Editor’s Note: Some might tell you that Memphis is the biggest small town in America. We would say that Memphis is a patchwork of small towns — in the form of distinctive neighborhoods — stitched closely together into the form of a city. So we’re highlighting some of the city’s best towns, if you will, by spotlighting some of our classic neighborhoods. Maybe this will remind you to revisit an area you don’t call home, or to identify more strongly with the one you do.
The other neighborhoods we’ve spotlighted here are nice indeed. But if you want a place with oddities and attractions unlike anything else in Memphis — no, make that anywhere else in the country — take a close look at Whitehaven, past and present.
It’s hard to believe this sprawling hub of commerce — today it seems a vast complex of trucking companies, car dealerships, warehouses, and various industries — was originally laid out as a residential development — a place to escape the “big city” north of Nonconnah Creek. Hoyt Wooten certainly thought so. Don’t remember the name? Well, the owner of the Wooten Radio Electric Corporation — better known as WREG, this city’s first radio and TV station — built a Spanish Revival mansion on Highway 51 South. Nothing too unusual about that, but in the 1950s, nervous about the Cold War, Wooten constructed the world’s largest private bomb shelter beneath his backyard. This 13-room concrete bunker was spacious enough to hold 50 of his closest friends, with enough supplies to live underground for two months.
Do I really need to name a considerably more famous Memphian who also sought refuge in Whitehaven? Weary of fans jamming his East Memphis neighborhood hoping for a glimpse of the future King of Rock-and-Roll, Elvis Presley moved down the street from Wooten. For $102,000 — a fortune in 1957 — Elvis bought the old white-columned Toof mansion, perched on a hill alongside Highway 51. He quickly transformed it into Graceland, and though it’s traditional on the outside, two words suggest how distinctive it is inside: Jungle Room. But smirk all you want at the interior design; as far as we’re concerned, anybody who sold as many records as Elvis was entitled to do what he wanted with his own house, now the centerpiece of a sprawling complex of hotels and museums that have drawn millions of visitors here from around the globe.

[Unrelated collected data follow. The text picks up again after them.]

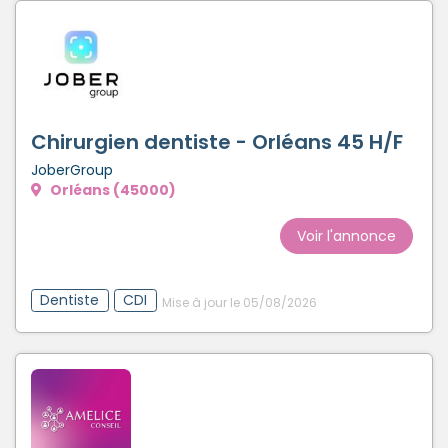
Chirurgien dentiste - Orléans 45 H/F
JoberGroup
Orléans (45000)
Voir l'annonce
Dentiste
CDI
Mise à jour le 05/08/2026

That’s two entrepreneurs who called Whitehaven home, but plenty of other Memphians — Whitehaven was annexed in 1970 — started rather unusual business ventures here. Starting at Airways and Democrat, you could dine at a World War Two-themed establishment built to resemble a bombed-out French villa called the 91st Bomb Group Restaurant. Then turn onto Brooks Road and catch a show and a meal at the Olde West Dinner Theater, grab a beer and pizza at Shakey’s, play 18 holes of golf (in the dark, if you preferred) at an illuminated course open 24 hours a day, or take a spin at the Skatehaven roller rink.
Another attraction, not for the kiddies, was just a block away from Brooks — Hernando’s Hide-A-Way, a genuine honkytonk that became like a second home to Jerry Lee Lewis. If the Killer didn’t entertain you, then you could plunk your money down on what we’ll call Chicken Squat Bingo. But the word wasn’t squat, and we think you can figure out how the numbers were, uh, selected.
Yes, this and more — including our city’s first indoor shopping mall — were happening down in Whitehaven. And while we’re talking about entrepreneurs, let’s mention one of our own. Bob Towery, publisher of the Whitehaven Press, embarked on a bold venture in April 1976. That’s when the premiere issue of this magazine rolled off the presses — on Brooks Road, where else? We started life in Whitehaven, and quite frankly, we’re proud to be in the same league as Hoyt and Elvis and Jerry Lee and all those bingo chickens.